[SUPPLIED ENTRIES]
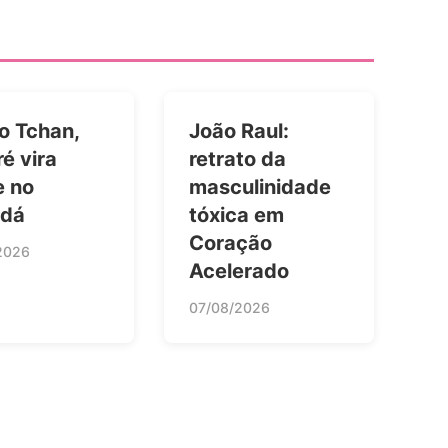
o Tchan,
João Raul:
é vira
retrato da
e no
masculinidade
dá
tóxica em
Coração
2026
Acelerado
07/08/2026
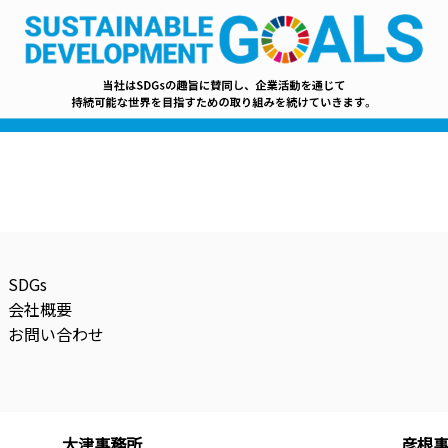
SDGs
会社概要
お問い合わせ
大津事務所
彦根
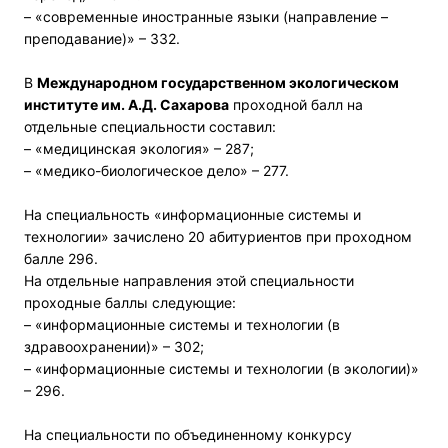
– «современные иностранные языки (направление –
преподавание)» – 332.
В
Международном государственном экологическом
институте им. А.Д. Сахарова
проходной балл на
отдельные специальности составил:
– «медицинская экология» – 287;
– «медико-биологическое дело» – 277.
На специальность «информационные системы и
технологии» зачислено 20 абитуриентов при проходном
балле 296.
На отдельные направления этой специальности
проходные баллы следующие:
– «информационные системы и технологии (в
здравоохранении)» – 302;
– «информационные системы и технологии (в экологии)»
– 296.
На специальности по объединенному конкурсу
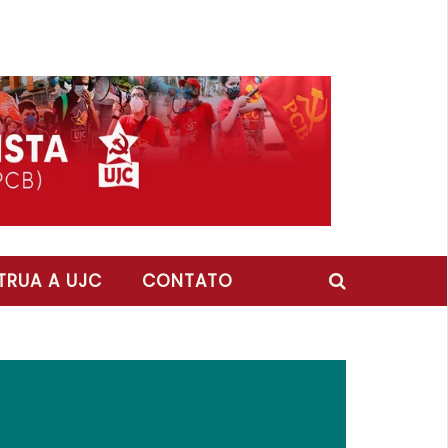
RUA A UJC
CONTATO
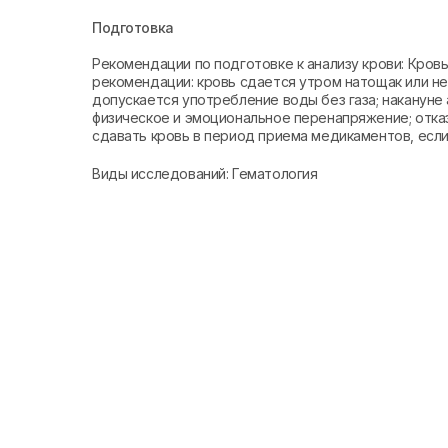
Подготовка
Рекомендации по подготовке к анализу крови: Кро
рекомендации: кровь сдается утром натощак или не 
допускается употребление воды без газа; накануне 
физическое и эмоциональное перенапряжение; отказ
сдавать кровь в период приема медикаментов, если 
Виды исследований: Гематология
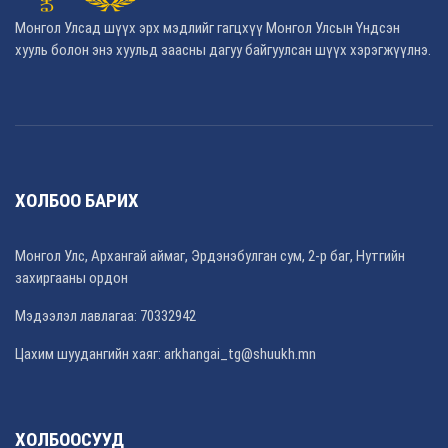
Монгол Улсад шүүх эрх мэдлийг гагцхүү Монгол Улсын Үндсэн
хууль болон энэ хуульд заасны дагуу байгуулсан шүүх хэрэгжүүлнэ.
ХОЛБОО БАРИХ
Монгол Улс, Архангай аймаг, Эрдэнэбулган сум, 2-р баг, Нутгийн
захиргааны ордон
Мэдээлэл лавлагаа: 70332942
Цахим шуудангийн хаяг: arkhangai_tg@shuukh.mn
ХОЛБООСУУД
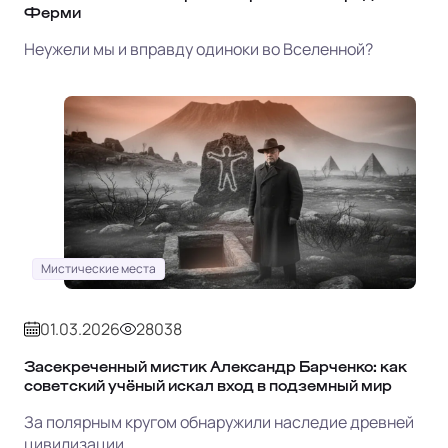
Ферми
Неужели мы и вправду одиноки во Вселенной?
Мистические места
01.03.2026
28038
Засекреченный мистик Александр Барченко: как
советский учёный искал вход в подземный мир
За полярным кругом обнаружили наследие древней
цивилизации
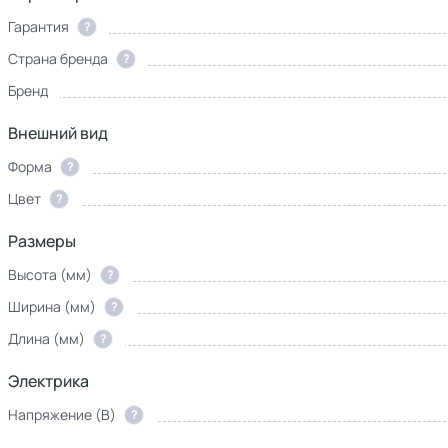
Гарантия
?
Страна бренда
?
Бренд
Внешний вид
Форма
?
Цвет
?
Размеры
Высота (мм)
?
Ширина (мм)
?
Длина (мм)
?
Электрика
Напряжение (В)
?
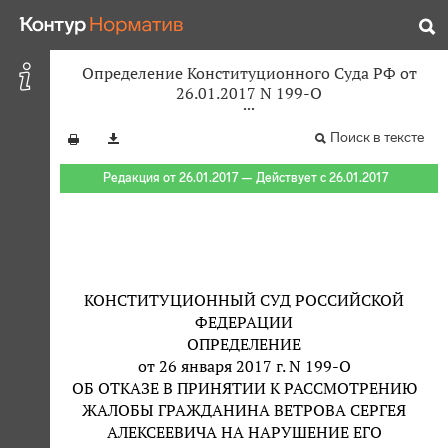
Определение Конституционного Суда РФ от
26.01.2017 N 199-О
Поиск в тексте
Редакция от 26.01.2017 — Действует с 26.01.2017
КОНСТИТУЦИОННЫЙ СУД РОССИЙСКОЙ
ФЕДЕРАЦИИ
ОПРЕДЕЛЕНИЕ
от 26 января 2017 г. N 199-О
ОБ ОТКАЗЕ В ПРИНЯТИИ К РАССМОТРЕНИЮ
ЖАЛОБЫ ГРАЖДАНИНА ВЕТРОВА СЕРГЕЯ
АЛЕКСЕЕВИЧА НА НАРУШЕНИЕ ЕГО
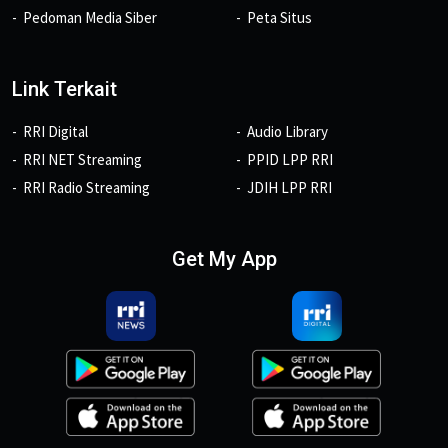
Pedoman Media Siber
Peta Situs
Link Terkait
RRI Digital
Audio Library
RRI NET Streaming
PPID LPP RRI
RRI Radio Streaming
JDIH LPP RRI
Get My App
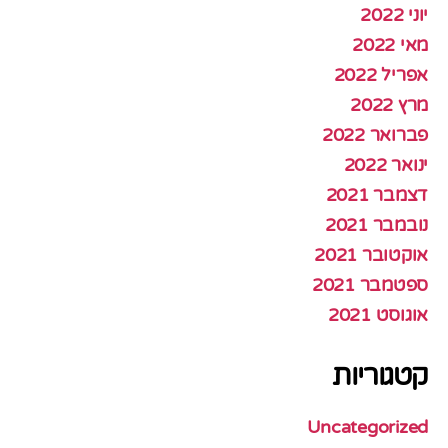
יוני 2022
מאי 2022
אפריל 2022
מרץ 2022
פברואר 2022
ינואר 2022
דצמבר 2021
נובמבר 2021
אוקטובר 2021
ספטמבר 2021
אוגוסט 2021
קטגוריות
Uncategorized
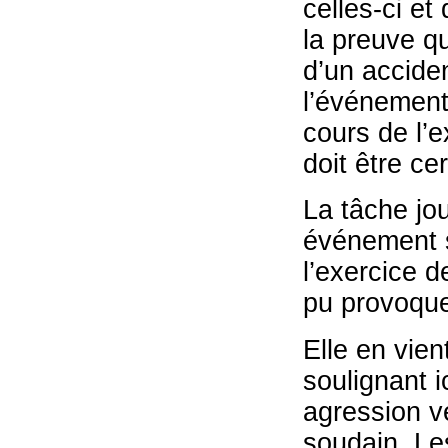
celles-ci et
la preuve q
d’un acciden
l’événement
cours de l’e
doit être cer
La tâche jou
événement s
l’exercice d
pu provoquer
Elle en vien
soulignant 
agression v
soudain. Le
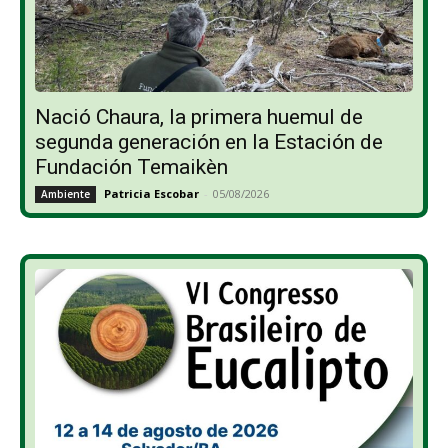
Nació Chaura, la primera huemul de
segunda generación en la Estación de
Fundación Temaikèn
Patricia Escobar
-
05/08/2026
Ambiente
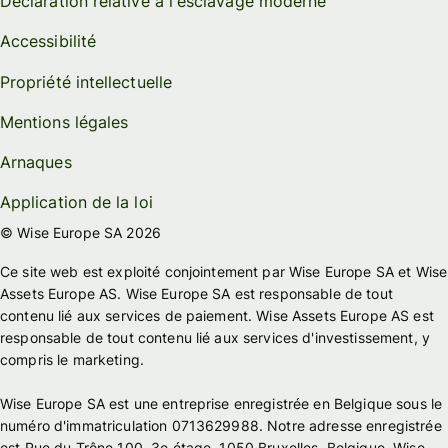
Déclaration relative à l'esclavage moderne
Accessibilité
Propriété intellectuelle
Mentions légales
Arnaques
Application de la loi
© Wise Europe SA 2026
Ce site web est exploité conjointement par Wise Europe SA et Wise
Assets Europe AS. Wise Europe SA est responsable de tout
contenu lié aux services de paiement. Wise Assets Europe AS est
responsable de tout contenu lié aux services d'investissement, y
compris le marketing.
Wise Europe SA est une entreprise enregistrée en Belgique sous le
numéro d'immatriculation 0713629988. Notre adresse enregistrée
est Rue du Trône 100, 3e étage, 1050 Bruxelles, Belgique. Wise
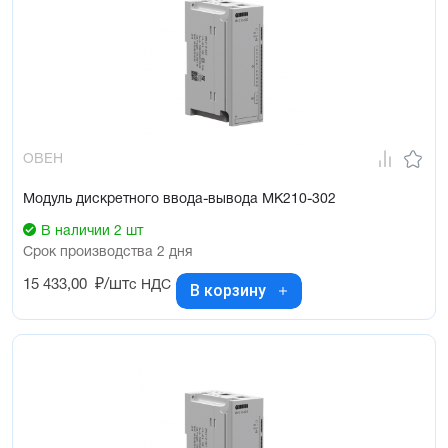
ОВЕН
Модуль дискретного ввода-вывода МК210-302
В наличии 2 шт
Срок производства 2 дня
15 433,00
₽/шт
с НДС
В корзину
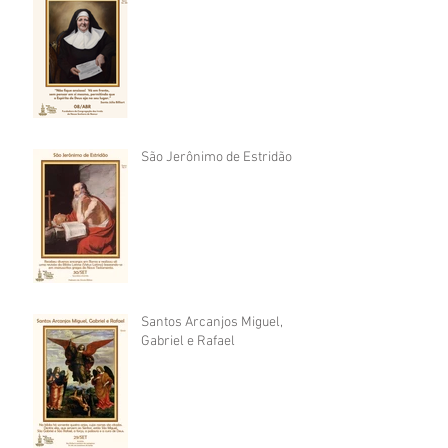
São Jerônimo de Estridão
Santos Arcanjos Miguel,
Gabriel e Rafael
[/SUPPLIED ENTRIES]
=== AIM OF THE TASK ===
All that is needed is the data above, repeated exactly, without the pictures.

=== SOLUTION BELOW ===
o Tchan,
João Raul:
é vira
retrato da
e no
masculinidade
dá
tóxica em
Coração
2026
Acelerado
07/08/2026
SDGs
会社概要
お問い合わせ
大津事務所
彦根
– «современные иностранные языки (направление –
преподавание)» – 332.
В
Международном государственном экологическом
институте им. А.Д. Сахарова
проходной балл на
отдельные специальности составил:
– «медицинская экология» – 287;
– «медико-биологическое дело» – 277.
На специальность «информационные системы и
технологии» зачислено 20 абитуриентов при проходном
балле 296.
На отдельные направления этой специальности
проходные баллы следующие:
– «информационные системы и технологии (в
здравоохранении)» – 302;
– «информационные системы и технологии (в экологии)»
– 296.
На специальности по объединенному конкурсу
RUA A UJC
CONTATO
Подготовка
Рекомендации по подготовке к анализу крови: Кро
рекомендации: кровь сдается утром натощак или не 
допускается употребление воды без газа; накануне 
физическое и эмоциональное перенапряжение; отказ
сдавать кровь в период приема медикаментов, если 
Виды исследований: Гематология
Монгол Улсад шүүх эрх мэдлийг гагцхүү Монгол Улсын Үндсэн
хууль болон энэ хуульд заасны дагуу байгуулсан шүүх хэрэгжүүлнэ.
ХОЛБОО БАРИХ
Монгол Улс, Архангай аймаг, Эрдэнэбулган сум, 2-р баг, Нутгийн
захиргааны ордон
Мэдээлэл лавлагаа: 70332942
Цахим шуудангийн хаяг: arkhangai_tg@shuukh.mn
ХОЛБООСУУД
Ферми
Неужели мы и вправду одиноки во Вселенной?
Мистические места
01.03.2026
28038
Засекреченный мистик Александр Барченко: как
советский учёный искал вход в подземный мир
За полярным кругом обнаружили наследие древней
цивилизации
Гарантия
?
Страна бренда
?
Бренд
Внешний вид
Форма
?
Цвет
?
Размеры
Высота (мм)
?
Ширина (мм)
?
Длина (мм)
?
Электрика
Напряжение (В)
?
Определение Конституционного Суда РФ от
26.01.2017 N 199-О
Поиск в тексте
Редакция от 26.01.2017 — Действует с 26.01.2017
КОНСТИТУЦИОННЫЙ СУД РОССИЙСКОЙ
ФЕДЕРАЦИИ
ОПРЕДЕЛЕНИЕ
от 26 января 2017 г. N 199-О
ОБ ОТКАЗЕ В ПРИНЯТИИ К РАССМОТРЕНИЮ
ЖАЛОБЫ ГРАЖДАНИНА ВЕТРОВА СЕРГЕЯ
АЛЕКСЕЕВИЧА НА НАРУШЕНИЕ ЕГО
Pedoman Media Siber
Peta Situs
Link Terkait
RRI Digital
Audio Library
RRI NET Streaming
PPID LPP RRI
RRI Radio Streaming
JDIH LPP RRI
Get My App
יוני 2022
מאי 2022
אפריל 2022
מרץ 2022
פברואר 2022
ינואר 2022
דצמבר 2021
נובמבר 2021
אוקטובר 2021
ספטמבר 2021
אוגוסט 2021
קטגוריות
Uncategorized
celles-ci et
la preuve q
d’un acciden
l’événement
cours de l’e
doit être cer
La tâche jou
événement s
l’exercice d
pu provoquer
Elle en vien
soulignant 
agression v
soudain. Le
Nació Chaura, la primera huemul de
segunda generación en la Estación de
Fundación Temaikèn
Patricia Escobar
-
05/08/2026
Ambiente
Déclaration relative à l'esclavage moderne
Accessibilité
Propriété intellectuelle
Mentions légales
Arnaques
Application de la loi
© Wise Europe SA 2026
Ce site web est exploité conjointement par Wise Europe SA et Wise
Assets Europe AS. Wise Europe SA est responsable de tout
contenu lié aux services de paiement. Wise Assets Europe AS est
responsable de tout contenu lié aux services d'investissement, y
compris le marketing.
Wise Europe SA est une entreprise enregistrée en Belgique sous le
numéro d'immatriculation 0713629988. Notre adresse enregistrée
est Rue du Trône 100, 3e étage, 1050 Bruxelles, Belgique. Wise
ОВЕН
Модуль дискретного ввода-вывода МК210-302
В наличии 2 шт
Срок производства 2 дня
15 433,00
₽/шт
с НДС
В корзину
São Jerônimo de Estridão
Santos Arcanjos Miguel,
Gabriel e Rafael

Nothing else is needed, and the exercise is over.